INTRODUCTION
Polyacrylamide hydrogel is a non-degradable, well-characterized filler agent, which becomes intimately integrated with its surrounding host tissue through vessel-ingrowth.1 Aquamid® (Contura International A/S, Denmark) is a 2.5% polyacrylamide hydrogel that has been used in the cosmetic industry for the past 10 years, where it has been injected into facial dermal and subcutaneous tissues to augment lips and eradicate wrinkles, scars, or other cavities.2-6 During this time it has been observed that the gel, just like other foreign body implants7 carries the risk of being invaded by contaminating normal skin bacteria like Propionibacterium acnes and Staphylococcus epidermidis.

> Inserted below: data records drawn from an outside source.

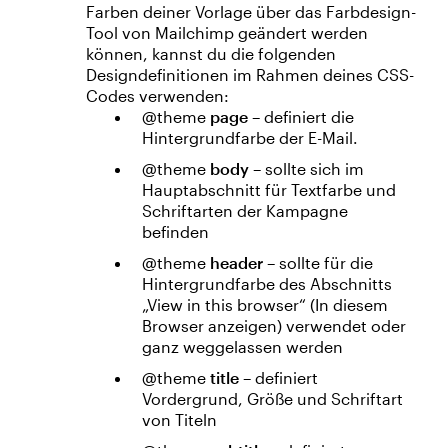
Farben deiner Vorlage über das Farbdesign-
Tool von Mailchimp geändert werden
können, kannst du die folgenden
Designdefinitionen im Rahmen deines CSS-
Codes verwenden:
@theme
page
– definiert die
Hintergrundfarbe der E-Mail.
@theme
body
– sollte sich im
Hauptabschnitt für Textfarbe und
Schriftarten der Kampagne
befinden
@theme
header
– sollte für die
Hintergrundfarbe des Abschnitts
„View in this browser“ (In diesem
Browser anzeigen) verwendet oder
ganz weggelassen werden
@theme
title
– definiert
Vordergrund, Größe und Schriftart
von Titeln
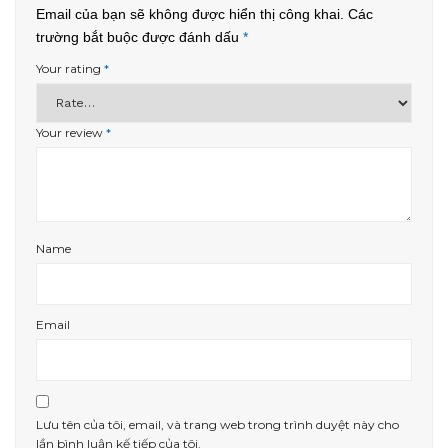
Email của bạn sẽ không được hiển thị công khai.
Các
trường bắt buộc được đánh dấu
*
Your rating
*
Your review
*
Name
Email
Lưu tên của tôi, email, và trang web trong trình duyệt này cho
lần bình luận kế tiếp của tôi.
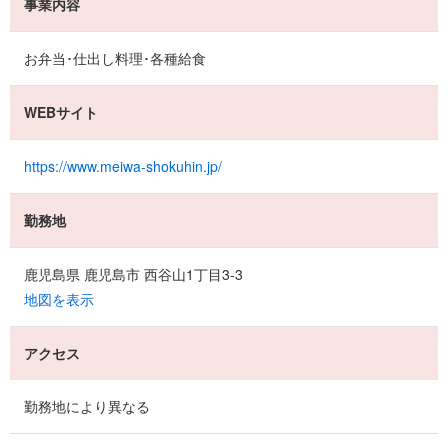
事業内容
お弁当･仕出し料理･各種給食
WEBサイト
https://www.meiwa-shokuhin.jp/
勤務地
鹿児島県 鹿児島市 西谷山1丁目3-3
地図を表示
アクセス
勤務地により異なる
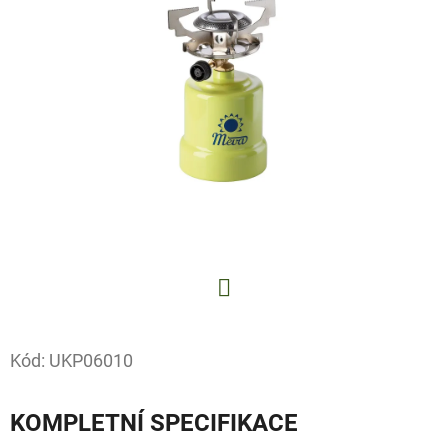
E
T
E
N
A
J
Í
T
?
Facebook
Kód:
UKP06010
HLEDAT
KOMPLETNÍ SPECIFIKACE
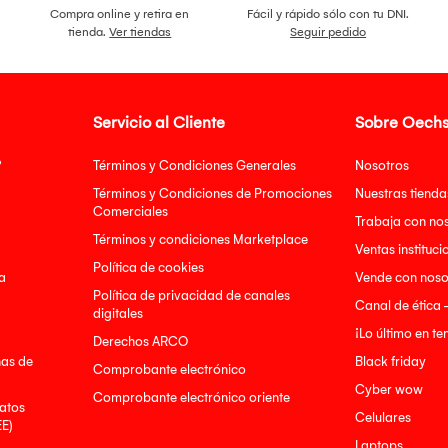
Compra online y retira en
Fácil y rápido sólo con tu DNI.
tienda.
Ver tiendas
Seguir pedido
Servicio al Cliente
Sobre Oechs
?
Términos y Condiciones Generales
Nosotros
Términos y Condiciones de Promociones
Nuestras tienda
Comerciales
Trabaja con no
Términos y condiciones Marketplace
Ventas instituci
Política de cookies
a
Vende con noso
Política de privacidad de canales
Canal de ética 
digitales
¡Lo último en t
Derechos ARCO
nas de
Black friday
Comprobante electrónico
Cyber wow
Comprobante electrónico oriente
atos
Celulares
EE)
Laptops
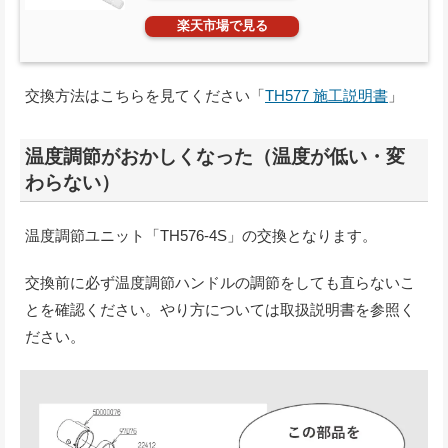
楽天市場で見る
交換方法はこちらを見てください「
TH577 施工説明書
」
温度調節がおかしくなった（温度が低い・変
わらない）
温度調節ユニット「TH576-4S」の交換となります。
交換前に必ず温度調節ハンドルの調節をしても直らないこ
とを確認ください。やり方については取扱説明書を参照く
ださい。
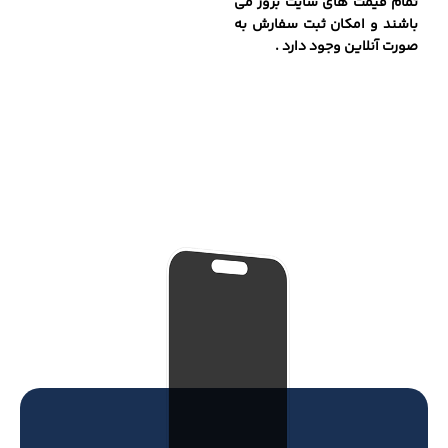
تمام قیمت های سایت بروز می
باشند و امکان ثبت سفارش به
صورت آنلاین وجود دارد .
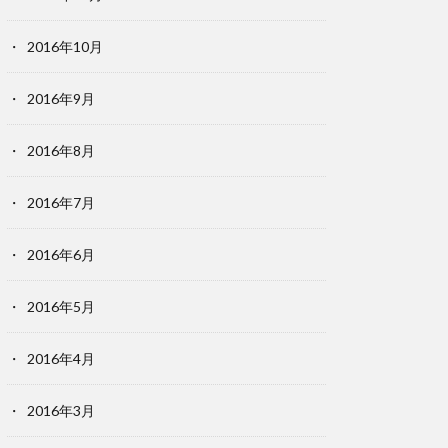
2016年10月
2016年9月
2016年8月
2016年7月
2016年6月
2016年5月
2016年4月
2016年3月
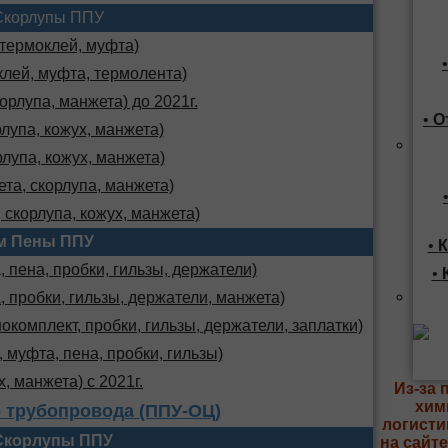
Скорлупы ППУ
 термоклей, муфта)
клей, муфта, термолента)
орлупа, манжета) до 2021г.
•
О
лупа, кожух, манжета)
лупа, кожух, манжета)
та, скорлупа, манжета)
 скорлупа, кожух, манжета)
м Пены ППУ
•
К
 пена, пробки, гильзы, держатели)
•
, пробки, гильзы, держатели, манжета)
комплект, пробки, гильзы, держатели, заплатки)
 муфта, пена, пробки, гильзы)
х, манжета) с 2021г.
Из-за 
хим
 трубопровода (ППУ-ОЦ)
логисти
Скорлупы ППУ
на сайт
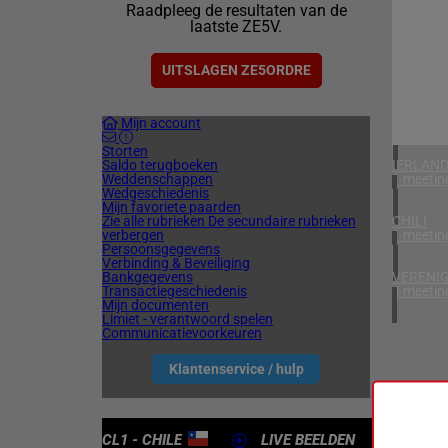
Raadpleeg de resultaten van de
1 meetin
laatste ZE5V.
ZUID-AF
1 meetin
UITSLAGEN ZE5ORDRE
VERENIG
Mijn account
6 meetin
Storten
Saldo terugboeken
IERLAN
Weddenschappen
1 meetin
Wedgeschiedenis
Mijn favoriete paarden
Zie alle rubrieken
De secundaire rubrieken
CHILI
verbergen
1 meetin
Persoonsgegevens
Verbinding & Beveiliging
Bankgegevens
VERENIG
Transactiegeschiedenis
4 meetin
Mijn documenten
Limiet - verantwoord spelen
Communicatievoorkeuren
Klantenservice / hulp
CL1 - CHILE
LIVE BEELDEN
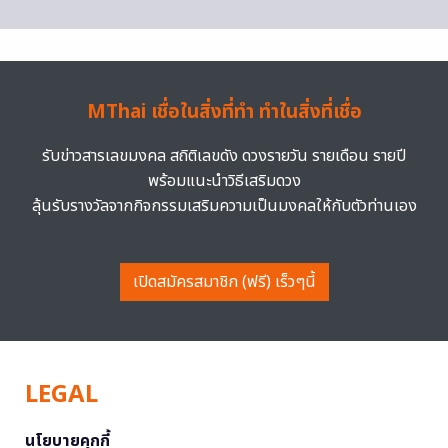
MThai เชื่อในสิ่งที่ทำ ทำในสิ่งที่เชื่อ
รับข่าวสารเลขมงคล สถิติเลขดัง ดวงรายวัน รายเดือน รายปี
พร้อมแนะนำวิธีเสริมดวง
ลุ้นรับรางวัลจากกิจกรรมเสริมความเป็นมงคลให้กับตัวท่านเอง
เปิดสมัครสมาชิก (ฟรี) เร็วๆนี้
LEGAL
นโยบายคุกกี้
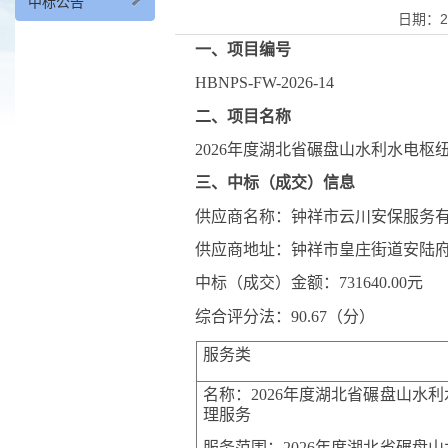
中标公告
日期：2
一、项目编号
HBNPS-FW-2026-14
二、项目名称
2026
年度湖北省碾盘山水利水电枢
三、中标（成交）信息
供应商名称：
钟祥市云川安保服务
供应商地址：
钟祥市皇庄街道安陆
中标（成交）金额：
731640.00
元
综合评分法：
90.67
（分）
服务类
名称：
2026
年度湖北省碾盘山水利
理服务
服务范围：
2026
年度湖北省碾盘山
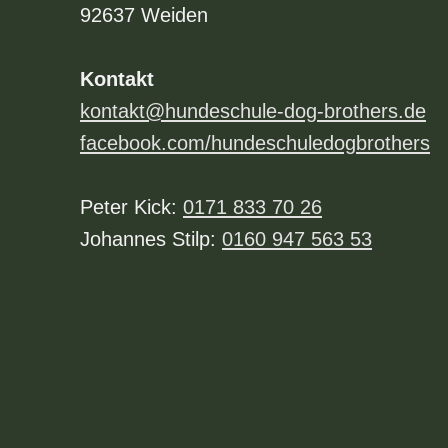
92637 Weiden
Kontakt
kontakt@hundeschule-dog-brothers.de
facebook.com/hundeschuledogbrothers
Peter Kick:
0171 833 70 26
Johannes Stilp:
0160 947 563 53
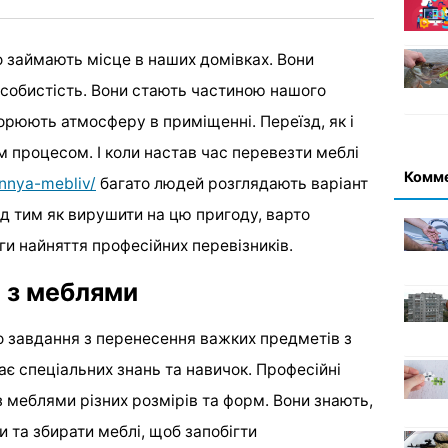
 займають місце в наших домівках. Вони
 особистість. Вони стають частиною нашого
орюють атмосферу в приміщенні. Переїзд, як і
м процесом. І коли настав час перевезти меблі
Комм
nnya-mebliv/
багато людей розглядають варіант
ед тим як вирушити на цю пригоду, варто
ги найняття професійних перевізників.
і з меблями
о завдання з перенесення важких предметів з
ає спеціальних знань та навичок. Професійні
з меблями різних розмірів та форм. Вони знають,
 та збирати меблі, щоб запобігти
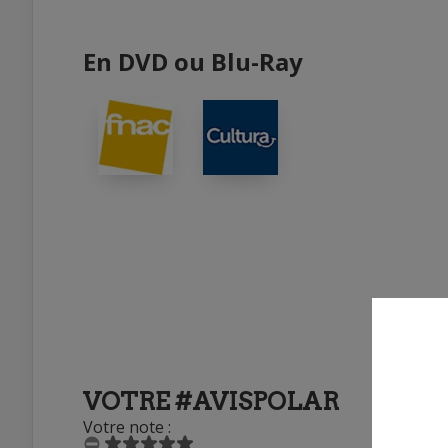
En DVD ou Blu-Ray
VOTRE #AVISPOLAR
Votre note :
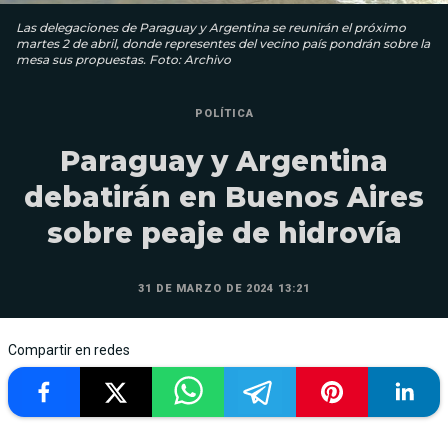
Las delegaciones de Paraguay y Argentina se reunirán el próximo
martes 2 de abril, donde representes del vecino país pondrán sobre la
mesa sus propuestas. Foto: Archivo
POLÍTICA
Paraguay y Argentina
debatirán en Buenos Aires
sobre peaje de hidrovía
31 DE MARZO DE 2024 13:21
Compartir en redes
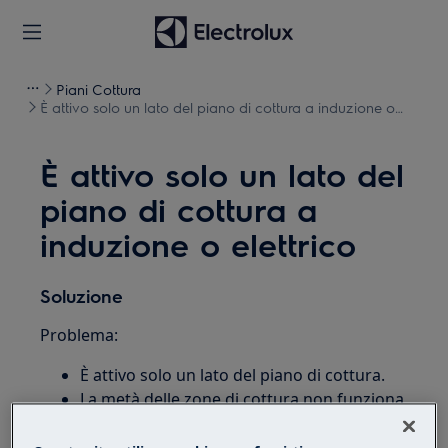
Piani Cottura
È attivo solo un lato del piano di cottura a induzione o
elettrico
È attivo solo un lato del
piano di cottura a
induzione o elettrico
Soluzione
Problema:
È attivo solo un lato del piano di cottura.
La metà delle zone di cottura non funziona
Vale per:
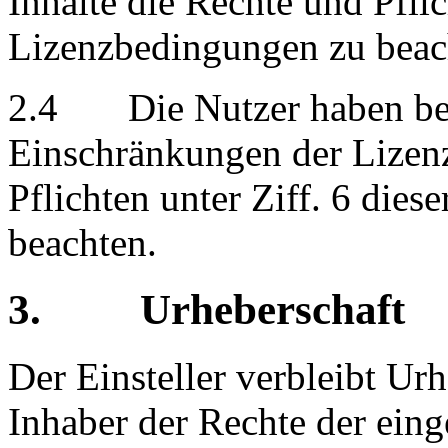
Inhalte die Rechte und Pflic
Lizenzbedingungen zu beac
2.4 Die Nutzer haben bei 
Einschränkungen der Lizen
Pflichten unter Ziff. 6 die
beachten.
3. Urheberschaft
Der Einsteller verbleibt U
Inhaber der Rechte der einge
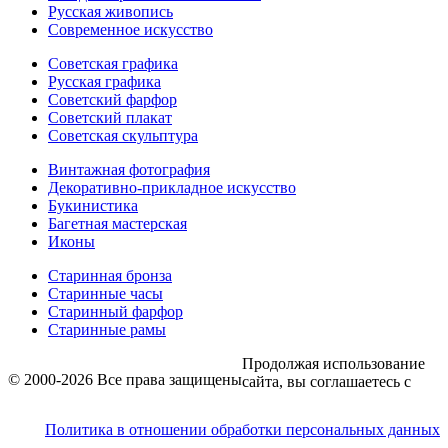
Русская живопись
Современное искусство
Советская графика
Русская графика
Советский фарфор
Советский плакат
Советская скульптура
Винтажная фотография
Декоративно-прикладное искусство
Букинистика
Багетная мастерская
Иконы
Старинная бронза
Старинные часы
Старинный фарфор
Старинные рамы
Продолжая использование
© 2000-2026 Все права защищены
сайта, вы соглашаетесь с
Политика в отношении обработки персональных данных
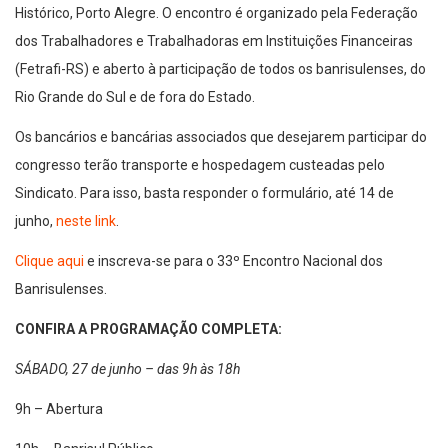
Histórico, Porto Alegre. O encontro é organizado pela Federação
dos Trabalhadores e Trabalhadoras em Instituições Financeiras
(Fetrafi-RS) e aberto à participação de todos os banrisulenses, do
Rio Grande do Sul e de fora do Estado.
Os bancários e bancárias associados que desejarem participar do
congresso terão transporte e hospedagem custeadas pelo
Sindicato. Para isso, basta responder o formulário, até 14 de
junho,
neste link
.
Clique aqui
e inscreva-se para o 33º Encontro Nacional dos
Banrisulenses.
CONFIRA A PROGRAMAÇÃO COMPLETA:
SÁBADO, 27 de junho – das 9h às 18h
9h – Abertura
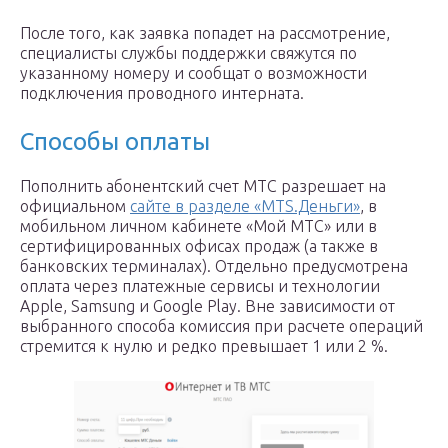
После того, как заявка попадет на рассмотрение,
специалисты службы поддержки свяжутся по
указанному номеру и сообщат о возможности
подключения проводного интерната.
Способы оплаты
Пополнить абонентский счет МТС разрешает на
официальном
сайте в разделе «MTS.Деньги»
, в
мобильном личном кабинете «Мой МТС» или в
сертифицированных офисах продаж (а также в
банковских терминалах). Отдельно предусмотрена
оплата через платежные сервисы и технологии
Apple, Samsung и Google Play. Вне зависимости от
выбранного способа комиссия при расчете операций
стремится к нулю и редко превышает 1 или 2 %.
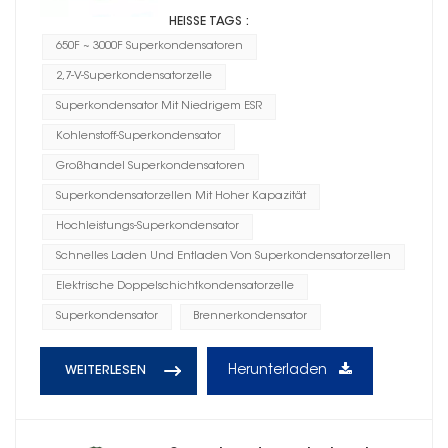
HEISSE TAGS :
650F ~ 3000F Superkondensatoren
2,7-V-Superkondensatorzelle
Superkondensator Mit Niedrigem ESR
Kohlenstoff-Superkondensator
Großhandel Superkondensatoren
Superkondensatorzellen Mit Hoher Kapazität
Hochleistungs-Superkondensator
Schnelles Laden Und Entladen Von Superkondensatorzellen
Elektrische Doppelschichtkondensatorzelle
Superkondensator
Brennerkondensator
Herunterladen
WEITERLESEN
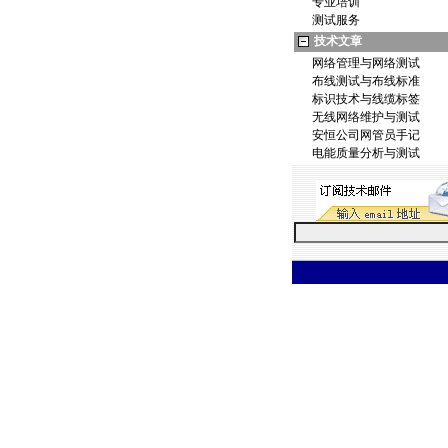
专业培训
测试服务
技术文章
网络管理与网络测试
布线测试与布线标准
标识技术与线缆标签
无线网络维护与测试
安恒公司网管员手记
电能质量分析与测试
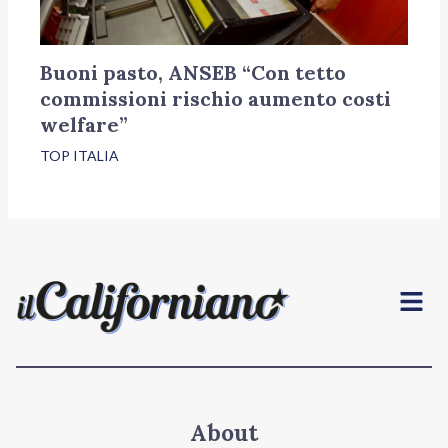
Buoni pasto, ANSEB “Con tetto
commissioni rischio aumento costi
welfare”
TOP ITALIA
Menu
About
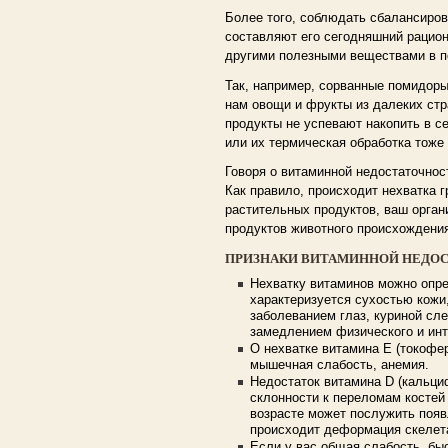
Более того, соблюдать сбалансиров
составляют его сегодняшний рацио
другими полезными веществами в 
Так, например, сорванные помидоры 
нам овощи и фрукты из далеких стр
продукты не успевают накопить в с
или их термическая обработка тоже
Говоря о витаминной недостаточност
Как правило, происходит нехватка 
растительных продуктов, ваш орган
продуктов животного происхождения
ПРИЗНАКИ ВИТАМИННОЙ НЕДО
Нехватку витаминов можно опре
характеризуется сухостью кожи
заболеванием глаз, куриной сле
замедлением физического и инт
О нехватке витамина Е (токофе
мышечная слабость, анемия.
Недостаток витамина D (кальци
склонности к переломам костей
возрасте может послужить появ
происходит деформация скелет
Если у вас общая слабость, бы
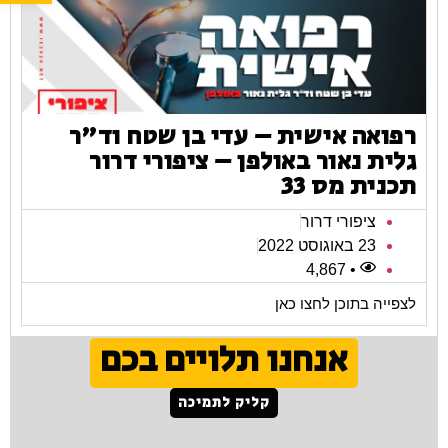
רפואה אישית – עדי בן שטח וד"ר
גלית נאור באולפן – ציפורי דרור
תכנית מס 33
ציפורי דרור
23 באוגוסט 2022
• 4,867
לצפייה בתוכן לחצו כאן
אנחנו תלויים בכם
קליק לתמיכה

It has long been known that these bacteria can grow within implants, such as prostheses, and give rise to a low-grade chronic infection and biofilm formation,7,8 but it is only in recent years that the aesthetic society handling gel fillers has become aware of this problem.8-10 These bacteria are normally considered non-pathogenic, because they live unattended within skin keratin layers, hair follicles or sebaceous glands for long periods of time, but when they are accidentally injected into sites like dermal or subcutaneous tissues, these bacteria can survive within the gel and cause infection. Clinical symptoms of these infections (swelling and pain) depend on the onset after injection, type and number of bacteria injected, site (lips vs other sites), and size of gel bolus. They may set in immediately or up to one year after the injection, but usually they occur after 1-2 weeks.8,11
A thorough rinse of the injected site is not sufficient to avoid this contamination, which occurs during the injection process. The bacteria are typically deeply seated within hair structures and glands, ready to be led into the gel injection site by the needle. With the purpose of reducing these soft-tissue infections, prophylactic antibiotics were introduced into our clinic in 2007.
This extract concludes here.